The other half of him already knows there is no way back, even if the memories are real.
(His fright is gone and it hurts- )
He tells no one of the memories. He speaks nothing of ghosts, and infinite realms, and a half-dead boy and his friends and the things they did together. Instead he settles back into a life he had left behind, a skin that feels too big for him and yet far too small, a world that is familiar in the worst of ways.
He goes along with the woman who dragged his soul back into his walking corpse until she turns him loose on Gotham, and he rages and kills and taunts the Bat with all his failures because he has nothing else.
He wrestles with the corrupted energy of the Lazarus Pit and does things he regrets. He stands on a precipice, balanced precariously between what he thinks he can live (hah) with and what he knows he cannot. He decapitates drug lords. He avoids the new Robin. He kills those who harm the innocent. He doesn’t interfere when he sees the bats in trouble. He claims Crime Alley as his turf (his haunt, wails something inside of him) and becomes a crime lord. He can’t help himself from leaving clues for the bats, that the boy they buried might not be truly gone.
He fights the Bat, once. It is violent and bloody and when it’s over Jason is left seething with rage that both is and is not his own.
So the next time they cross paths, he fights the Bat again.
And again.
And-
(There is a sound like a bell, like ice shifting, like whale song, like static and the caw of crows and a million other little things; the silent ringing of the space between stars, cold and heat and light and colour. It is a roar and a whisper and a siren’s call, a voice so familiar to him that it soothes the jagged, broken pieces inside of him.
It rings across Gotham, not heard so much as felt down to your very bones; once, twice. He is still, no breath in his lungs, and though Batman is mere yards away with hands on a batarang and a grapple, Jason pays him no attention: his sight is riveted on the horizon, searching for a figure he knows like his own soul.

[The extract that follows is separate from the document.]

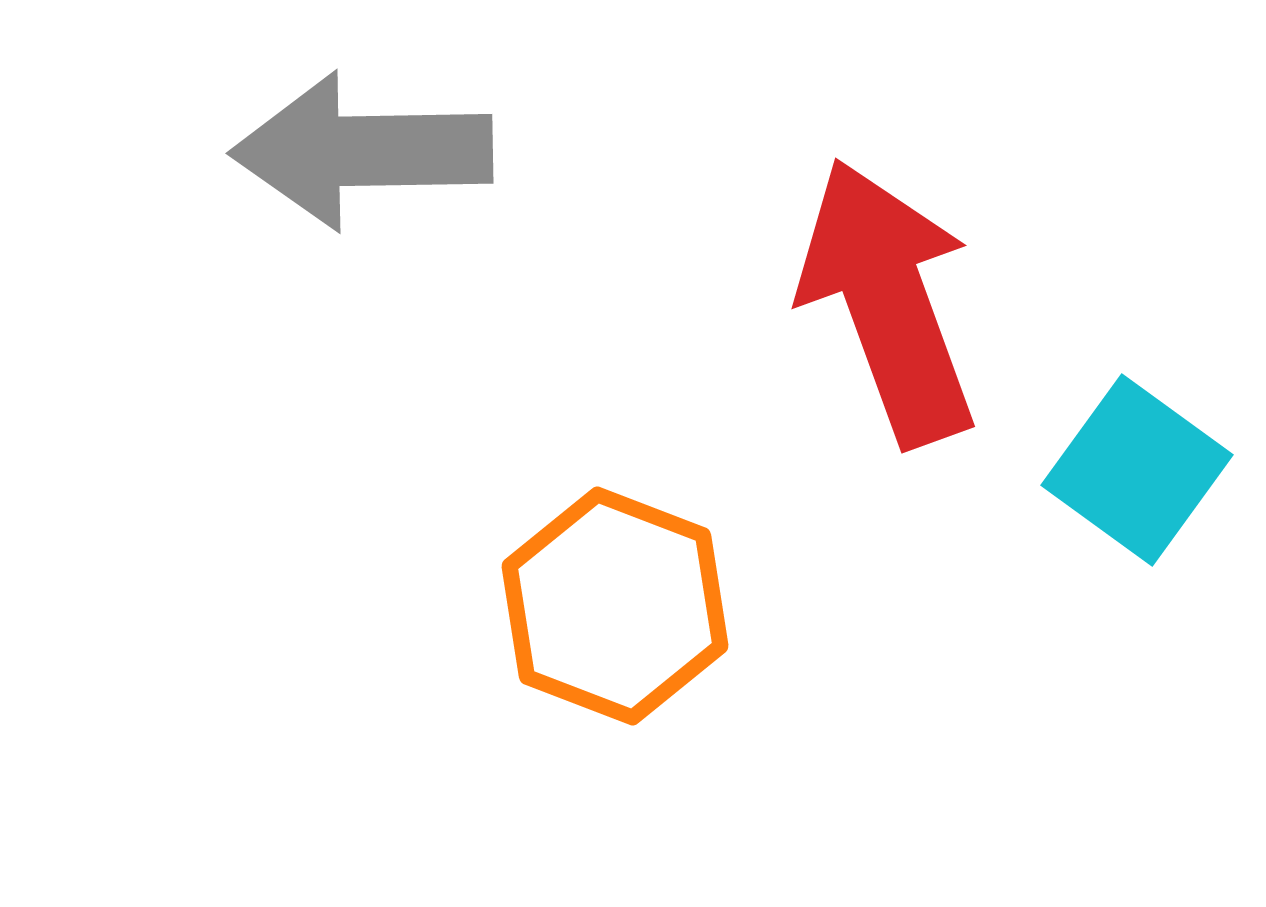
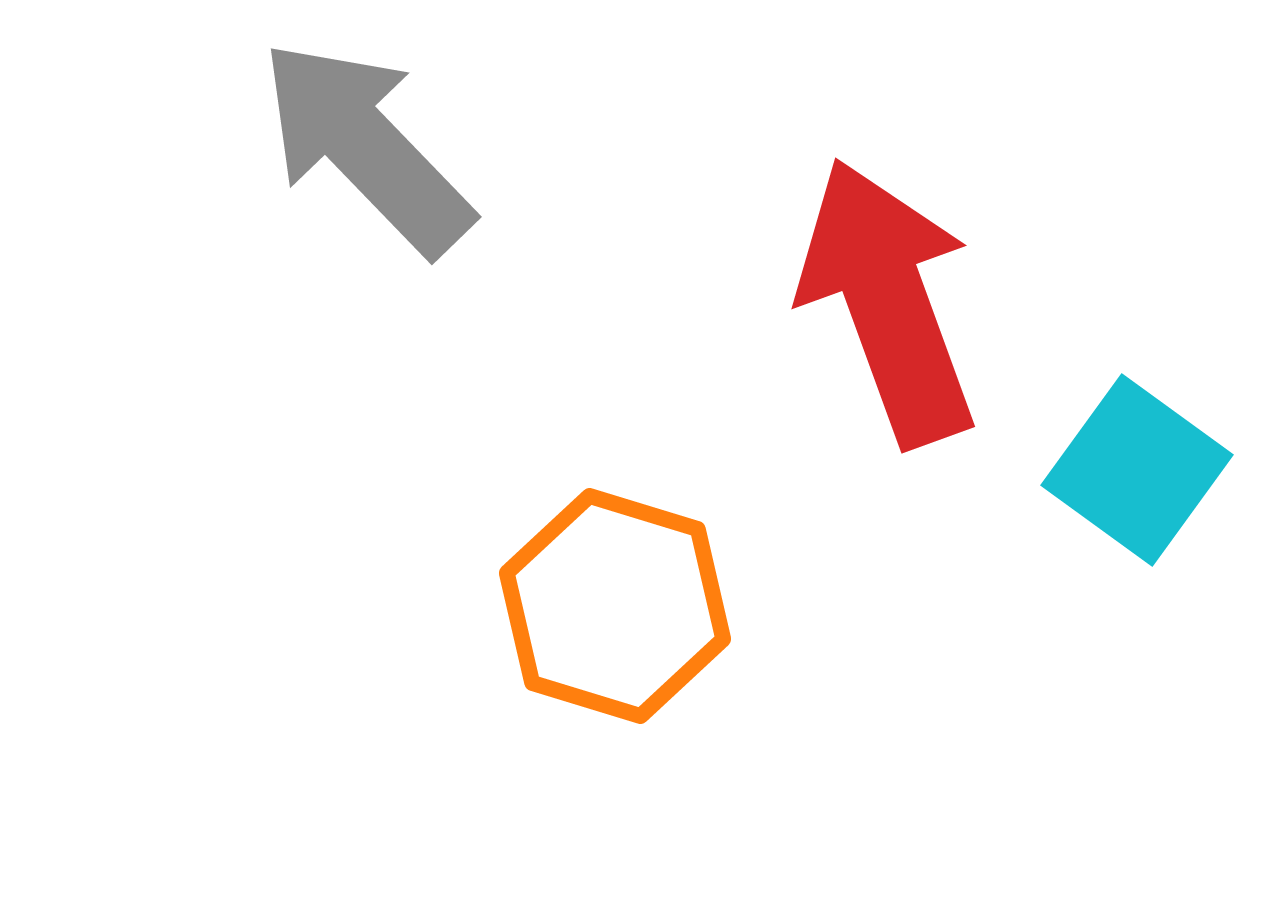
gray arrow: moved 4 px right, 4 px up; rotated 47 degrees clockwise
orange hexagon: rotated 4 degrees counterclockwise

The third time, Jason answers in kind: a trilling that is too loud to have come from his physical throat. It sounds like glass splintering and the silence after an explosion and the click-click-click of picking a lock, like the clang of metal against metal and the strange sound that lingers in the air afterward, like wings beating and the lyrical call of a lone bird, like a fire burning dry grass.
It contains all the things that have gone unsaid for the past two and a half years he has been alone. Pain and loneliness and anger at things he cannot change. And relief. So much relief that his limbs are weak with it.